Task prompt
Please reproduce the records exactly, leaving out any pictures.

Stored data

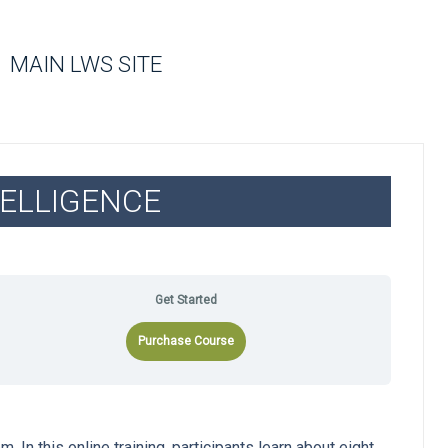
MAIN LWS SITE
ELLIGENCE
Get Started
Purchase Course
 In this online training, participants learn about eight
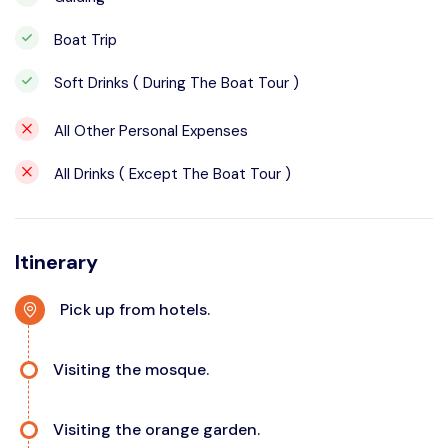
Boat Trip
Soft Drinks ( During The Boat Tour )
All Other Personal Expenses
All Drinks ( Except The Boat Tour )
Itinerary
Pick up from hotels.
Visiting the mosque.
Visiting the orange garden.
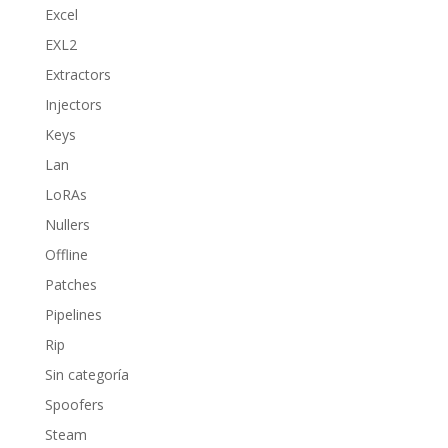
Excel
EXL2
Extractors
Injectors
Keys
Lan
LoRAs
Nullers
Offline
Patches
Pipelines
Rip
Sin categoría
Spoofers
Steam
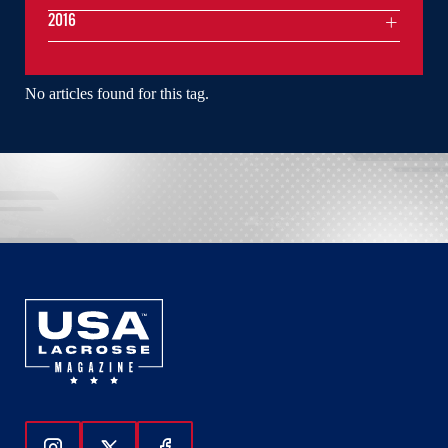
2016
No articles found for this tag.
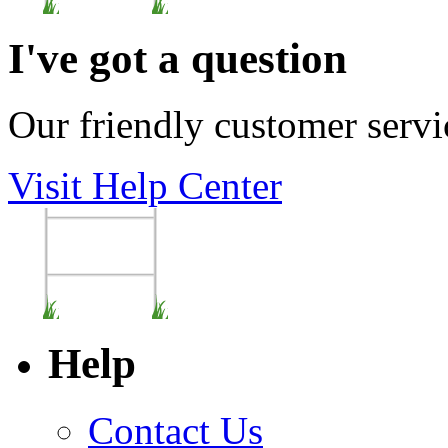
I've got a question
Our friendly customer servi
Visit Help Center
Help
Contact Us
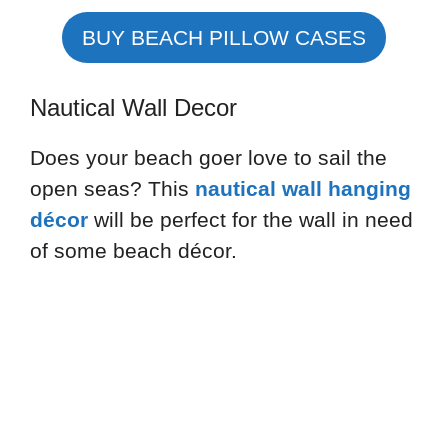
BUY BEACH PILLOW CASES
Nautical Wall Decor
Does your beach goer love to sail the
open seas? This
nautical wall hanging
décor
will be perfect for the wall in need
of some beach décor.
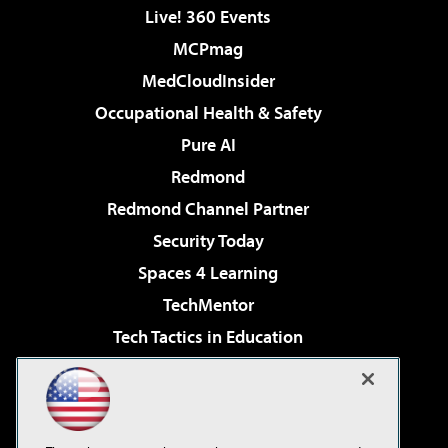
Live! 360 Events
MCPmag
MedCloudInsider
Occupational Health & Safety
Pure AI
Redmond
Redmond Channel Partner
Security Today
Spaces 4 Learning
TechMentor
Tech Tactics in Education
The AI Pivot
Virtualization & Cloud Review
Visual Studio Magazine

Problem solution
MAIN LWS SITE
ELLIGENCE
Get Started
Purchase Course
 In this online training, participants learn about eight
Boat Trip
Soft Drinks ( During The Boat Tour )
All Other Personal Expenses
All Drinks ( Except The Boat Tour )
Itinerary
Pick up from hotels.
Visiting the mosque.
Visiting the orange garden.
Excel
EXL2
Extractors
Injectors
Keys
Lan
LoRAs
Nullers
Offline
Patches
Pipelines
Rip
Sin categoría
Spoofers
Steam
2016
No articles found for this tag.
I've got a question
Our friendly customer servi
Visit Help Center
Help
Contact Us
BUY BEACH PILLOW CASES
Nautical Wall Decor
Does your beach goer love to sail the
open seas? This
nautical wall hanging
décor
will be perfect for the wall in need
of some beach décor.
Live! 360 Events
MCPmag
MedCloudInsider
Occupational Health & Safety
Pure AI
Redmond
Redmond Channel Partner
Security Today
Spaces 4 Learning
TechMentor
Tech Tactics in Education
The AI Pivot
Virtualization & Cloud Review
Visual Studio Magazine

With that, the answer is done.